**Problem to work on**.
All that is needed is the line in the material below containing "域水务处理规模达到100万吨/日的目标", plus every line after it, printed exactly.
****************
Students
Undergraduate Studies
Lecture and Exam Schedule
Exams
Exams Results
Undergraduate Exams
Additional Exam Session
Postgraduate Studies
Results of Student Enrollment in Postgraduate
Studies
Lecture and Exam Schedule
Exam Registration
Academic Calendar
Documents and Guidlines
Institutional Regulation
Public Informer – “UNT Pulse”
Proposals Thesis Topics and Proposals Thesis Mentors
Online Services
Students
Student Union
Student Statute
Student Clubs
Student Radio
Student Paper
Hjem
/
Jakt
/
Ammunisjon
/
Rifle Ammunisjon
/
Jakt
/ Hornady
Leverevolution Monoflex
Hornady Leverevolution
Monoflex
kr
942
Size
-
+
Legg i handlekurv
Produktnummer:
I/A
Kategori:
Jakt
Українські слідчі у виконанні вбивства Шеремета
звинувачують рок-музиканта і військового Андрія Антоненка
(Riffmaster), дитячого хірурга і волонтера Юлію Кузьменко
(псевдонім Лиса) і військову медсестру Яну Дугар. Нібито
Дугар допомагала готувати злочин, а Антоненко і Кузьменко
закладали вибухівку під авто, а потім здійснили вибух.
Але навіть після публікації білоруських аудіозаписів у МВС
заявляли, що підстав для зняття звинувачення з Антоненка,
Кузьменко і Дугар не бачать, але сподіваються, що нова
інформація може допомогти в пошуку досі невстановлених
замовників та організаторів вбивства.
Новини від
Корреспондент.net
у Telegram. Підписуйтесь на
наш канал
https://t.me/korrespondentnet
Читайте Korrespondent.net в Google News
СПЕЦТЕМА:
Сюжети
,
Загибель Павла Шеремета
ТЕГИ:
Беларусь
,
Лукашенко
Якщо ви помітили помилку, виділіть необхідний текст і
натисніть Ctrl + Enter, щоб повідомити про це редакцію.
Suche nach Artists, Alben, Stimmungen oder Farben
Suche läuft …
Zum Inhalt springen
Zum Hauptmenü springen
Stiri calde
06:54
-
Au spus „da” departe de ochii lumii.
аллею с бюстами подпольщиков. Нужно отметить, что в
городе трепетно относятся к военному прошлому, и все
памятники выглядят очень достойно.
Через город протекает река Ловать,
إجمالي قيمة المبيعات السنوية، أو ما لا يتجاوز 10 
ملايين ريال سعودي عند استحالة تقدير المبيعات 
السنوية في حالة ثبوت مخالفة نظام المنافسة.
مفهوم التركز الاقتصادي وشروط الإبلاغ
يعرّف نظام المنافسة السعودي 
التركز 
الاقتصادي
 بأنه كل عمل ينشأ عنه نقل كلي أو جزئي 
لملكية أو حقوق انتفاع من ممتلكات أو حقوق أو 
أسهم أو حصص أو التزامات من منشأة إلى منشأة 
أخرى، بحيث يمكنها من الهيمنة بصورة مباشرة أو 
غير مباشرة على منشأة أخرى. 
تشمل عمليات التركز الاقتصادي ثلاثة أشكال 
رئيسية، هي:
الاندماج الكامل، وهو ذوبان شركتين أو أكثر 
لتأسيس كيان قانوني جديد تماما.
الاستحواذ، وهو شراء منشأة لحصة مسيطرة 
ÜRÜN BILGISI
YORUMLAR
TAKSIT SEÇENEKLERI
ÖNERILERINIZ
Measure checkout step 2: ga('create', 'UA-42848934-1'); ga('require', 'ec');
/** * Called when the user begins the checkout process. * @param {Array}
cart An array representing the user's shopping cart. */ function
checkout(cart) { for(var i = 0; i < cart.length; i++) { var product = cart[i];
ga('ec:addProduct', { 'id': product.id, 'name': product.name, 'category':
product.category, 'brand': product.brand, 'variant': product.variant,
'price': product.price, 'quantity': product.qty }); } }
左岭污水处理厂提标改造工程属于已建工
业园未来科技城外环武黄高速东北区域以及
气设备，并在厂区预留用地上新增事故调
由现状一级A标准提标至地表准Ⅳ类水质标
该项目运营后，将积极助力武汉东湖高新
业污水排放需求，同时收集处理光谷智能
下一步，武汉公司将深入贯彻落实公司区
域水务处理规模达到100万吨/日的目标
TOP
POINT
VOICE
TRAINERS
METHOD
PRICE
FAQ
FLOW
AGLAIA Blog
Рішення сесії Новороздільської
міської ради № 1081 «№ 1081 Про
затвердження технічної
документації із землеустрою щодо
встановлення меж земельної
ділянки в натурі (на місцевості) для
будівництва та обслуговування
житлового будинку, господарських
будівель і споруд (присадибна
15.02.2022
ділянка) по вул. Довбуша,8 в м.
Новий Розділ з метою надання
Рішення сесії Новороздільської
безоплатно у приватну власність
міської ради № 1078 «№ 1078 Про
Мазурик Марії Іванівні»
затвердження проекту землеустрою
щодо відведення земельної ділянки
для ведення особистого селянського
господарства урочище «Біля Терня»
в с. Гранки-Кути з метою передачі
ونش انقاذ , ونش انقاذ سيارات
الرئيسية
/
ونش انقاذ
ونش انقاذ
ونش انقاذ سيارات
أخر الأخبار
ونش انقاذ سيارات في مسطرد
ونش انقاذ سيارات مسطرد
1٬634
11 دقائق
****************
**Result below**.
域水务处理规模达到100万吨/日的目标
TOP
POINT
VOICE
TRAINERS
METHOD
PRICE
FAQ
FLOW
AGLAIA Blog
Рішення сесії Новороздільської
міської ради № 1081 «№ 1081 Про
затвердження технічної
документації із землеустрою щодо
встановлення меж земельної
ділянки в натурі (на місцевості) для
будівництва та обслуговування
житлового будинку, господарських
будівель і споруд (присадибна
15.02.2022
ділянка) по вул. Довбуша,8 в м.
Новий Розділ з метою надання
Рішення сесії Новороздільської
безоплатно у приватну власність
міської ради № 1078 «№ 1078 Про
Мазурик Марії Іванівні»
затвердження проекту землеустрою
щодо відведення земельної ділянки
для ведення особистого селянського
господарства урочище «Біля Терня»
в с. Гранки-Кути з метою передачі
ونش انقاذ , ونش انقاذ سيارات
الرئيسية
/
ونش انقاذ
ونش انقاذ
ونش انقاذ سيارات
أخر الأخبار
ونش انقاذ سيارات في مسطرد
ونش انقاذ سيارات مسطرد
1٬634
11 دقائق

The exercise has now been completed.